Work instruction
Up to and including the line containing "いまどきデジタルニュース・話題", set down each line of the entries below exactly, starting from the first, and leave out the rest.

(Records contained in a dataset)
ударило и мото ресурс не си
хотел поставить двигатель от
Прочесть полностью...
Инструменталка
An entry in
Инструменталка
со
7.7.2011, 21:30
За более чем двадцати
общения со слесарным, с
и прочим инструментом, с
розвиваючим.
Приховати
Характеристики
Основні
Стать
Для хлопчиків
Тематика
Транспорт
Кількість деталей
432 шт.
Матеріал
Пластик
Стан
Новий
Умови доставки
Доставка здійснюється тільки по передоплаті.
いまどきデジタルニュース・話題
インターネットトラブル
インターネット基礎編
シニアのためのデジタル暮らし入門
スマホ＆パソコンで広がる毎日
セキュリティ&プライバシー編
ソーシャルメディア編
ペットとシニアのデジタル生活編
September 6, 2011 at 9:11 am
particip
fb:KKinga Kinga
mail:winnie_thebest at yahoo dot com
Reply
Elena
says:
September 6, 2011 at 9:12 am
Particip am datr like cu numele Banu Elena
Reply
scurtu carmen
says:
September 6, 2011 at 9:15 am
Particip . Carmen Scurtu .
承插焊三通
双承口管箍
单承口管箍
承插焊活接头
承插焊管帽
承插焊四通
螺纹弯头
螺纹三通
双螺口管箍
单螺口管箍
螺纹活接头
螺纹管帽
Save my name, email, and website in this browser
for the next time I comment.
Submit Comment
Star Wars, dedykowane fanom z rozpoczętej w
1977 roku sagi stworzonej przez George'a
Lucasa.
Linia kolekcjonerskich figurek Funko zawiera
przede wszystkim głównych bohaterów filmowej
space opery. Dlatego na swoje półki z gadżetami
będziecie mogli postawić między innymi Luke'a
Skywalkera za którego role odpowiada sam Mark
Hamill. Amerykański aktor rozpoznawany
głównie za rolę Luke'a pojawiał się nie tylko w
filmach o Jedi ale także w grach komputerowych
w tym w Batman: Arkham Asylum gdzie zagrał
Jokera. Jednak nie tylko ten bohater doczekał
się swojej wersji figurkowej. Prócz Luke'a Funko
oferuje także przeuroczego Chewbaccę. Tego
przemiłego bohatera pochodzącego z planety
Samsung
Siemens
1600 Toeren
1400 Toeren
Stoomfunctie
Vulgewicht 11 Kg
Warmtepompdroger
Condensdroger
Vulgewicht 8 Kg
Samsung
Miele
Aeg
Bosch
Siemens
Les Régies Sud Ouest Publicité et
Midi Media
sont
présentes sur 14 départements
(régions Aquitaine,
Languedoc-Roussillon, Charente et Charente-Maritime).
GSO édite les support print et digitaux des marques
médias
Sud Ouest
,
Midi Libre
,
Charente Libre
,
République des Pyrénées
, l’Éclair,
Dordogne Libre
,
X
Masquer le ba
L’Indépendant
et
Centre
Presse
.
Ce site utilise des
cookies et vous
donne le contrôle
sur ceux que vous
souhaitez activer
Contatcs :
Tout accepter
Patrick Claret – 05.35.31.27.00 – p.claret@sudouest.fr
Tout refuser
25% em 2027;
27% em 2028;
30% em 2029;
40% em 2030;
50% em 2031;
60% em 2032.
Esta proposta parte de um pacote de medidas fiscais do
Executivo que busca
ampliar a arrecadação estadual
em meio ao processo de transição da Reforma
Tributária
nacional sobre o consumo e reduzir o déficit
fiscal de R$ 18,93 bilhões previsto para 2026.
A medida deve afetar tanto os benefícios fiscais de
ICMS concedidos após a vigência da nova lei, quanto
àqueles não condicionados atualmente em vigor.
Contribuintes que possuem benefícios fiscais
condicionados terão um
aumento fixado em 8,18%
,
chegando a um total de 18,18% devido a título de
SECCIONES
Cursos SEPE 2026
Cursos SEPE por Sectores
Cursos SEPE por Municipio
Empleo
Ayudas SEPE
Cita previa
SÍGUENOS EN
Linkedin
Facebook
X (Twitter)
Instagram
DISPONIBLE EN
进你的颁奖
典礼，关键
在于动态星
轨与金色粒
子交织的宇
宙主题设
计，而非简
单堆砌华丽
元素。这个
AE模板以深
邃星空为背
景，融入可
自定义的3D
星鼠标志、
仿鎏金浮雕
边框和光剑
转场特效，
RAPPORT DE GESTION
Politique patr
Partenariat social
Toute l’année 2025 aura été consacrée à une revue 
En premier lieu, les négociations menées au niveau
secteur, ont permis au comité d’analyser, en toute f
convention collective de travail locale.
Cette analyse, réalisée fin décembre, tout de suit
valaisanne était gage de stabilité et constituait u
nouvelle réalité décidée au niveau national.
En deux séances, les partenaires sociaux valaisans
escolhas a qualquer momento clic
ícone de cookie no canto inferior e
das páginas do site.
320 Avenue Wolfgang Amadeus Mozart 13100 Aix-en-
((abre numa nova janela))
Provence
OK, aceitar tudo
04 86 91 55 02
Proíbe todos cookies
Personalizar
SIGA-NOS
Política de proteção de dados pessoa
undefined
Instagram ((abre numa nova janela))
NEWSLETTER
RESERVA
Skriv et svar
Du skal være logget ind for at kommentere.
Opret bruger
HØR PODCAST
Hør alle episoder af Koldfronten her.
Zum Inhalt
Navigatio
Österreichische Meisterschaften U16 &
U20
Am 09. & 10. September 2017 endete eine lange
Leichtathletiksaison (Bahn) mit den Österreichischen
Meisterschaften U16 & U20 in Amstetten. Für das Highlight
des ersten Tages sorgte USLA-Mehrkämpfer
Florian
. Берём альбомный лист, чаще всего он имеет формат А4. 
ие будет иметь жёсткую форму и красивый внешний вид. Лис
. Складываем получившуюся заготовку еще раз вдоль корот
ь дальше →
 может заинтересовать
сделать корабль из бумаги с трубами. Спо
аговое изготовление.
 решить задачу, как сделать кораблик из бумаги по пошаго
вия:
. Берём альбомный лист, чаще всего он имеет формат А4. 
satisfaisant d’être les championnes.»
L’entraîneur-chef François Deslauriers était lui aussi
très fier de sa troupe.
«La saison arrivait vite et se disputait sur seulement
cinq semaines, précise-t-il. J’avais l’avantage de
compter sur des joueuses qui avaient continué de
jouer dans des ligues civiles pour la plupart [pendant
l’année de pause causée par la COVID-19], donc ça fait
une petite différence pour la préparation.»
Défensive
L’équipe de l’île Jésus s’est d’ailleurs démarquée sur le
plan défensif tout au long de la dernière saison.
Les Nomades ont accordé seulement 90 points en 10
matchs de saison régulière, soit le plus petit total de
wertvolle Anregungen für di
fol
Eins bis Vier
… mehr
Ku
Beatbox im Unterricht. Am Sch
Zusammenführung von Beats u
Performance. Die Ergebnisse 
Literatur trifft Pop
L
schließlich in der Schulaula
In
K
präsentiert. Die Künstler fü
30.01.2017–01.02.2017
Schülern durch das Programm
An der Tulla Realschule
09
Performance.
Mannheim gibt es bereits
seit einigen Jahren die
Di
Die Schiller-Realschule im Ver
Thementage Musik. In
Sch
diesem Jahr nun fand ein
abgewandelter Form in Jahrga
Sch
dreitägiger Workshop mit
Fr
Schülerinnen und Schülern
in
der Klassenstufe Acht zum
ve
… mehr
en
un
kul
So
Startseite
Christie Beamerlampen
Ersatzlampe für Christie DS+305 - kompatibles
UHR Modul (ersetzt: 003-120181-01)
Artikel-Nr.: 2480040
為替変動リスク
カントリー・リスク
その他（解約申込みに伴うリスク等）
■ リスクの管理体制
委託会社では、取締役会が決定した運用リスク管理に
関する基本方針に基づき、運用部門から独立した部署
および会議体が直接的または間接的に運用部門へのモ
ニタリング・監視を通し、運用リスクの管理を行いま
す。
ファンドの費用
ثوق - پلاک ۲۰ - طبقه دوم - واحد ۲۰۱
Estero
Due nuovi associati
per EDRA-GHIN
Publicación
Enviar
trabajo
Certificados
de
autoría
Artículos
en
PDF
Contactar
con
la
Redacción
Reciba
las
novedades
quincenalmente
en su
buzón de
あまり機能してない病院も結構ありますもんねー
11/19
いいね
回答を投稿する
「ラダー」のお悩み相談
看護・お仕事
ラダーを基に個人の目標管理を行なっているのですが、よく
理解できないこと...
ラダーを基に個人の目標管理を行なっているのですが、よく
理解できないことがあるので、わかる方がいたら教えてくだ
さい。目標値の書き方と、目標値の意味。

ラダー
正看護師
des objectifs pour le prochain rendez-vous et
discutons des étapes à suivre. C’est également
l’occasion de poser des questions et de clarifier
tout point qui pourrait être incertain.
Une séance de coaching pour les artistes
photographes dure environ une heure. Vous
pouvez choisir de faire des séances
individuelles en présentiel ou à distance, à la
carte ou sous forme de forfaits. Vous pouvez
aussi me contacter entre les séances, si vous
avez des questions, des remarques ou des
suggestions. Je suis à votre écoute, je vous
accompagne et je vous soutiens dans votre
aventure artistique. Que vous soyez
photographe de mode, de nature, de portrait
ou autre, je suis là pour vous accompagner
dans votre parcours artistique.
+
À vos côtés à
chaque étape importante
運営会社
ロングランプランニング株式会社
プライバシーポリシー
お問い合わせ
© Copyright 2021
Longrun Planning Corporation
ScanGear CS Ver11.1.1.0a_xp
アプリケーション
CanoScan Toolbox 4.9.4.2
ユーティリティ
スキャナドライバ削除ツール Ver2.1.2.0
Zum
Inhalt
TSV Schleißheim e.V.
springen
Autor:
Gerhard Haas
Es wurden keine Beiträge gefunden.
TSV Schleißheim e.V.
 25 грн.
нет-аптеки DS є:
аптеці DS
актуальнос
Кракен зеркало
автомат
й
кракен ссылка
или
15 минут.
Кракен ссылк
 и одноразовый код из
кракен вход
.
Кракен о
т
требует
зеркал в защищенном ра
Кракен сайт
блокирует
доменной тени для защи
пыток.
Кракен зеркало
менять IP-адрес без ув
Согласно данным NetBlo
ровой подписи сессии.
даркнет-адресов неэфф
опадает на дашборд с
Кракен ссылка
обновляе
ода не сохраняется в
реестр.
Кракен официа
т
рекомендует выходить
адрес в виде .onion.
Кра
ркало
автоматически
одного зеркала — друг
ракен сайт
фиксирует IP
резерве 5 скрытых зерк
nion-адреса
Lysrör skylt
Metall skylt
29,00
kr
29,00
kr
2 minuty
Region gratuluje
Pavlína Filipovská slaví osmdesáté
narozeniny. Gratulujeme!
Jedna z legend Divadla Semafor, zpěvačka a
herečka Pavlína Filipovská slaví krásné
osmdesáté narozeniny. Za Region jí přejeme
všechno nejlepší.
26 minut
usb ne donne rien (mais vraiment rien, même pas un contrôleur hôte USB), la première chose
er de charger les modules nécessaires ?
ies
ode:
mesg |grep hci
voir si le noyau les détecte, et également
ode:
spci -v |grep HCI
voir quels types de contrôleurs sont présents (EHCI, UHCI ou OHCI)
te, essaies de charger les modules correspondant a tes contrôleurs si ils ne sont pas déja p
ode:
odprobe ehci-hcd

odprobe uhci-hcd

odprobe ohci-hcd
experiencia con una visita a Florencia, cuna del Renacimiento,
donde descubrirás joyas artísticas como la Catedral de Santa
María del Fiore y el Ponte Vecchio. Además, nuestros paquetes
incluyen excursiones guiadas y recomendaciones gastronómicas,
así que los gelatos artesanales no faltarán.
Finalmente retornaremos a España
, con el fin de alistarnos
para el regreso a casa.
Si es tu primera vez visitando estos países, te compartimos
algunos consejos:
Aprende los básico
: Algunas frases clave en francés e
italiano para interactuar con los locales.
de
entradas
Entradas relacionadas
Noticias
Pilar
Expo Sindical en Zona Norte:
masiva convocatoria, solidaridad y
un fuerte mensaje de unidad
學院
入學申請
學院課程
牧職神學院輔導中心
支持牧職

Exercise result
ударило и мото ресурс не си
хотел поставить двигатель от
Прочесть полностью...
Инструменталка
An entry in
Инструменталка
со
7.7.2011, 21:30
За более чем двадцати
общения со слесарным, с
и прочим инструментом, с
розвиваючим.
Приховати
Характеристики
Основні
Стать
Для хлопчиків
Тематика
Транспорт
Кількість деталей
432 шт.
Матеріал
Пластик
Стан
Новий
Умови доставки
Доставка здійснюється тільки по передоплаті.
いまどきデジタルニュース・話題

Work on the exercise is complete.